Samuel Benchetrit : C'est des tendres, c'est la famille, c'est les copains. Ils travaillent tous beaucoup. Ce qui est assez drôle, c'est que les jeunes qui jouent dans le film sont tous complètement différents de leurs personnages. Ils sont vraiment dans une composition. C'était assez amusant. L'harmonie générale se fait naturellement. Quand on regarde nos copains dans la vie, c'est étrange, on se construit des drôles de familles avec des êtres totalement différents.
Et là cette bande, c'est pareil et ça fonctionne. Moi, j'avais écrit pour tous et c'est assez fou. Ils ont accepté mais je me disais avec le producteur qu'on ne les aurait sûrement pas tous. Et miracle, on a réussi à avoir tout le monde.
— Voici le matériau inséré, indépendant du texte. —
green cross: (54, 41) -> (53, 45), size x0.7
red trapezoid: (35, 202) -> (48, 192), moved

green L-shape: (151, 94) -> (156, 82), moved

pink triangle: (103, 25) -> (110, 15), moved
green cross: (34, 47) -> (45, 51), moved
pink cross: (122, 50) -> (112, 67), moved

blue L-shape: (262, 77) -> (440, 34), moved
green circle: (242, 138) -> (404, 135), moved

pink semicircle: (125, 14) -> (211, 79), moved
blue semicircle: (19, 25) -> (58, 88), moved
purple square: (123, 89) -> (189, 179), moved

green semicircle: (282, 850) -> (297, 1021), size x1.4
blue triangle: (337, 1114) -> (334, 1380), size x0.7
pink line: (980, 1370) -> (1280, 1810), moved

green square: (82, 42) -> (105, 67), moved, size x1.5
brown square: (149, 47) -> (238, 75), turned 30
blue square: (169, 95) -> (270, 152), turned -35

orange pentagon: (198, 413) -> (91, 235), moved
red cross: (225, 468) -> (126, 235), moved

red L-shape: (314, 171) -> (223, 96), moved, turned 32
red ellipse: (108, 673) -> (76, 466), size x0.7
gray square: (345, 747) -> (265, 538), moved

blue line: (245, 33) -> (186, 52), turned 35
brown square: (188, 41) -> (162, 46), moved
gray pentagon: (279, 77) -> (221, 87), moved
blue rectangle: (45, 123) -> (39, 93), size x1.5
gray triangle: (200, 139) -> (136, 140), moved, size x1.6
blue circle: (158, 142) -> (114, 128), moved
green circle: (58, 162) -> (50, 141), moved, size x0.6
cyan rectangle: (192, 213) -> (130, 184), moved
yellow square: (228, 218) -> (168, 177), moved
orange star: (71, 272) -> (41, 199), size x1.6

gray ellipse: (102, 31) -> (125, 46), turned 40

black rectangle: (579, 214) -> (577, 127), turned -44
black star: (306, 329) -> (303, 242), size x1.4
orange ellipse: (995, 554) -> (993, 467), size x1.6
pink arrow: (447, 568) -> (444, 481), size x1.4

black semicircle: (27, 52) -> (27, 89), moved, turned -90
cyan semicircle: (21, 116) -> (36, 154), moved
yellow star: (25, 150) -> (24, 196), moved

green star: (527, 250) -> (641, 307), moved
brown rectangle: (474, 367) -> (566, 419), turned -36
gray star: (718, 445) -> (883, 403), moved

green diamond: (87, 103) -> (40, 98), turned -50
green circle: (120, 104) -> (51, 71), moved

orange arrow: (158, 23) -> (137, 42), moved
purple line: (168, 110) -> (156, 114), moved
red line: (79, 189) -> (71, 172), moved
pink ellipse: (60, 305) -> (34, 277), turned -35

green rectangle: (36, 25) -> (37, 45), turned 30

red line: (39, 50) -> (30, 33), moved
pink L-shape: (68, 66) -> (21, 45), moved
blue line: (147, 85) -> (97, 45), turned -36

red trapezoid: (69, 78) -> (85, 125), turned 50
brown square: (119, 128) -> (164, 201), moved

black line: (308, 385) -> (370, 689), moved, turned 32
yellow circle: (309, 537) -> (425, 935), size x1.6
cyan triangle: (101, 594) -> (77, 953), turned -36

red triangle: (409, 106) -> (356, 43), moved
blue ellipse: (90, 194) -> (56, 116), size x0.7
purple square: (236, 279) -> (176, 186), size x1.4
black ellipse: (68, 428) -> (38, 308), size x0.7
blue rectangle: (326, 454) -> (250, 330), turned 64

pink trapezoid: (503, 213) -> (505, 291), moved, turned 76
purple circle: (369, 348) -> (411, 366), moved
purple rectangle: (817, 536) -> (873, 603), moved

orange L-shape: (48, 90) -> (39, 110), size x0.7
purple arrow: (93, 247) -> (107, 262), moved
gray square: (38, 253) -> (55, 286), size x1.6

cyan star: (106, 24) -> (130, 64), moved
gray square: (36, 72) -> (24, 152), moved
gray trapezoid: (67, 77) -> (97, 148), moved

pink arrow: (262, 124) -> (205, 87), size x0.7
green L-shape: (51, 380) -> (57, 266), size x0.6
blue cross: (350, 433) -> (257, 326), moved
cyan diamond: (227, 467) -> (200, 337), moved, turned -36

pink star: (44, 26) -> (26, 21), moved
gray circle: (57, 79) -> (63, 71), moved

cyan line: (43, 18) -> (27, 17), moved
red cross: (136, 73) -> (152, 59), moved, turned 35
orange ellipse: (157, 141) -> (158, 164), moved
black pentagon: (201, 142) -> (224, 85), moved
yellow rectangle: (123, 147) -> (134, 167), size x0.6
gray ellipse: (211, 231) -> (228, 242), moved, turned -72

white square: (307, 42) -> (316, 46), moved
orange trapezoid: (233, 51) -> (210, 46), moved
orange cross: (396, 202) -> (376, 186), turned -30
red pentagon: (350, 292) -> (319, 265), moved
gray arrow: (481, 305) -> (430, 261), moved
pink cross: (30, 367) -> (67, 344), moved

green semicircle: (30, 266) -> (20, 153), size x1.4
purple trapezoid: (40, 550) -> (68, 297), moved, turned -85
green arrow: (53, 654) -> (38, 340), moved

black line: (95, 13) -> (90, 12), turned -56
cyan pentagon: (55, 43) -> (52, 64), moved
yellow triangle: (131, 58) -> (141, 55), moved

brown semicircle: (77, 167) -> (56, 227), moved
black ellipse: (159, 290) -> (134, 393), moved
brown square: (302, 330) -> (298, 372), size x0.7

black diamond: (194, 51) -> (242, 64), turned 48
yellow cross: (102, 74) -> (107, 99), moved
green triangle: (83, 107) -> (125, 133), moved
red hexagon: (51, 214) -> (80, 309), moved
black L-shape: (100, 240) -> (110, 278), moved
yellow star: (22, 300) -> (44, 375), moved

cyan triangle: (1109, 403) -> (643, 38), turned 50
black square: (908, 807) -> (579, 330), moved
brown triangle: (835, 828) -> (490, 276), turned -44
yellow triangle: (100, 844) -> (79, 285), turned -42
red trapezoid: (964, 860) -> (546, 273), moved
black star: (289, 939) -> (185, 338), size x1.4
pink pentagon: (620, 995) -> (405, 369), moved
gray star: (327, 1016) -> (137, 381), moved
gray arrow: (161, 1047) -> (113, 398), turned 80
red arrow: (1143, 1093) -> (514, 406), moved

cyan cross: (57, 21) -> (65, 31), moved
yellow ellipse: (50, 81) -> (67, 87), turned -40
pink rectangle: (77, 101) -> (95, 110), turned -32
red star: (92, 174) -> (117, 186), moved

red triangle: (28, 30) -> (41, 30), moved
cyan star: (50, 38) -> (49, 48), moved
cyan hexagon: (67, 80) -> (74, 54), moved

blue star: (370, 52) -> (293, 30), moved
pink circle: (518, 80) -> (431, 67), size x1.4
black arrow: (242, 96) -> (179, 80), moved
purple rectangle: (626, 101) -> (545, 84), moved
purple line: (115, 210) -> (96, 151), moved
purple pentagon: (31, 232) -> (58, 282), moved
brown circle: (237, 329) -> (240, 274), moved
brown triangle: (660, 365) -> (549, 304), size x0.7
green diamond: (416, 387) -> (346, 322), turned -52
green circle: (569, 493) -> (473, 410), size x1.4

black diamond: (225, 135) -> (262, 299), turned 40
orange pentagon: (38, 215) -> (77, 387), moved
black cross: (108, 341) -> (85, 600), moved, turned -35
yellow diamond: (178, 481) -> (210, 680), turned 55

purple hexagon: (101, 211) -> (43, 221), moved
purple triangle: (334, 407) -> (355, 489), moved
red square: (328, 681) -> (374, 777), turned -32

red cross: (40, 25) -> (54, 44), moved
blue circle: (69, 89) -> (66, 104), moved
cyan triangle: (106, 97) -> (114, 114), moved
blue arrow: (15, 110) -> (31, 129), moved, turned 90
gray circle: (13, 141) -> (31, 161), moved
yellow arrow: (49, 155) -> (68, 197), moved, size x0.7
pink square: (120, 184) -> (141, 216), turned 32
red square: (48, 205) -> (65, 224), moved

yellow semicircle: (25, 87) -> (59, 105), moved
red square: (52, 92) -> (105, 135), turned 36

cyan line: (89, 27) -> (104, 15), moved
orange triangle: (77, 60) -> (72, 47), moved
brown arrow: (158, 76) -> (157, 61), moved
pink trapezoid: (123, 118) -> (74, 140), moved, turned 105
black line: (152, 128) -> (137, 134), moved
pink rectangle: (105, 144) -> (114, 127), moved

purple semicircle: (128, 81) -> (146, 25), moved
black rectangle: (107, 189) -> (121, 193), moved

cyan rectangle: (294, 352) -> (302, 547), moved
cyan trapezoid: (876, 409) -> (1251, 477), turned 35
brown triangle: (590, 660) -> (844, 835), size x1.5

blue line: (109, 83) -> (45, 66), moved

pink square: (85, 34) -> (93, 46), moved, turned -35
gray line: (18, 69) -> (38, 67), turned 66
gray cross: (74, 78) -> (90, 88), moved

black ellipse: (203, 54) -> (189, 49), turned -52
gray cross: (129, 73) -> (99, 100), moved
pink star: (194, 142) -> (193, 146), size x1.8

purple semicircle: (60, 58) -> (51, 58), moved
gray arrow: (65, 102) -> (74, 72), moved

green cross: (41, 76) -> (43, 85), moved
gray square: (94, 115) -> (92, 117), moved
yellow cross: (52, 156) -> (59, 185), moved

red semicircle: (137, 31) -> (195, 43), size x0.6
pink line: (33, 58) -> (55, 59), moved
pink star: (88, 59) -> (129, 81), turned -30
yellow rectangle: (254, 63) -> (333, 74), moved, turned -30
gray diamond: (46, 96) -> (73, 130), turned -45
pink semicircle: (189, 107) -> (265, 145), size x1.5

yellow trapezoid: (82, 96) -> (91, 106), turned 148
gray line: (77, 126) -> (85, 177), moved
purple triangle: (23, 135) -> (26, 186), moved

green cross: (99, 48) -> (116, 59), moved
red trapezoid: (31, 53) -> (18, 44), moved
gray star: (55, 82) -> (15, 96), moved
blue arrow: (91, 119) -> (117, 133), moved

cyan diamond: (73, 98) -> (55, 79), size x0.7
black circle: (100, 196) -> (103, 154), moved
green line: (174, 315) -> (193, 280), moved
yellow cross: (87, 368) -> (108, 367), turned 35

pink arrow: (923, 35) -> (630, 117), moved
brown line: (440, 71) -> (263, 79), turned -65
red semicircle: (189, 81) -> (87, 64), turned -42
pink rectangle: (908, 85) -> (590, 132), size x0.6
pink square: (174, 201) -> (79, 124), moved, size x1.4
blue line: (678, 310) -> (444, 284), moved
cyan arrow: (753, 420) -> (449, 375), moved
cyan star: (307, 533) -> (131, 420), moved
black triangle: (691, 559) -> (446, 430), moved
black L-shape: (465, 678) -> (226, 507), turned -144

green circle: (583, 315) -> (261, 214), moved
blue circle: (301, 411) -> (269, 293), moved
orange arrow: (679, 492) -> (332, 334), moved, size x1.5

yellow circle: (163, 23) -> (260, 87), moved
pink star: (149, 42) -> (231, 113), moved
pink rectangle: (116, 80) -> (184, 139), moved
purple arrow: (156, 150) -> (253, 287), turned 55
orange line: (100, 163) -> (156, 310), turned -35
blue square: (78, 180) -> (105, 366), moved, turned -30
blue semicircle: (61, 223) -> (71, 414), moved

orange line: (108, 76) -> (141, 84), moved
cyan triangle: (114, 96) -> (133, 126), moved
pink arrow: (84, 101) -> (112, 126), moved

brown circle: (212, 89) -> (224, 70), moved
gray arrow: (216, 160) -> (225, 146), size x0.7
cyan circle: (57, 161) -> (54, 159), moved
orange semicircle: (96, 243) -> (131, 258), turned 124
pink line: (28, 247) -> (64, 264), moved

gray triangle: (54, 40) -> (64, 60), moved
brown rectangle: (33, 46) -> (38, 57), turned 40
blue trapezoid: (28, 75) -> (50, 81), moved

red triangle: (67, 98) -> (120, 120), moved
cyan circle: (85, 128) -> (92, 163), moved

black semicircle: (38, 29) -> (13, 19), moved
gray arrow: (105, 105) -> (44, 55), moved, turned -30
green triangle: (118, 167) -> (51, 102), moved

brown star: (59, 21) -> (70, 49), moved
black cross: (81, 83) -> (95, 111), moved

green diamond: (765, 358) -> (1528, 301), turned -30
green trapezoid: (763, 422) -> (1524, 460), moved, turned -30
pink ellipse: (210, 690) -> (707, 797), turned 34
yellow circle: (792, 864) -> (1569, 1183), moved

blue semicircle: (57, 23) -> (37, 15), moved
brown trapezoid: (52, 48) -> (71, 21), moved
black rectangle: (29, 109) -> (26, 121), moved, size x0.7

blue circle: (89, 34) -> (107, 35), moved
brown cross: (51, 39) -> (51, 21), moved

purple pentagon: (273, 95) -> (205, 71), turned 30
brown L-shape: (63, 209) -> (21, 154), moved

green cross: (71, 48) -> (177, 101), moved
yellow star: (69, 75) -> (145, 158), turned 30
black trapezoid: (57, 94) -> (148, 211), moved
Ce qui m'a beaucoup touché aussi c'est le recul des comédiens plus expérimentés face aux jeunes à qui ils ont laissé l'opportunité de s'exprimer.
Jules, est-ce que c'était impressionnant de tourner avec cette bande ?
Jules Benchetrit : C'est hyper impressionnant. Après on s'est tout de suite mis au travail et mon père a une exigence qui nous guide. Il sait ce qu'il veut. Le rendu est fort parce qu'il a rassemblé une bande qui fonctionne très bien. Je suis assez timide et le fait de pouvoir jouer un rôle aussi sublime et à l'opposé de moi m'a permis de me libérer. Ce n'était que du plaisir et du travail. Il y avait quelque chose d'agréable à pouvoir se lâcher avec ce rôle très attachant.
C'est un film libre, comme les acteurs. On ne peut pas travailler avec ce casting de comédiens et attendre d'eux qu'ils soient des gens dans la norme.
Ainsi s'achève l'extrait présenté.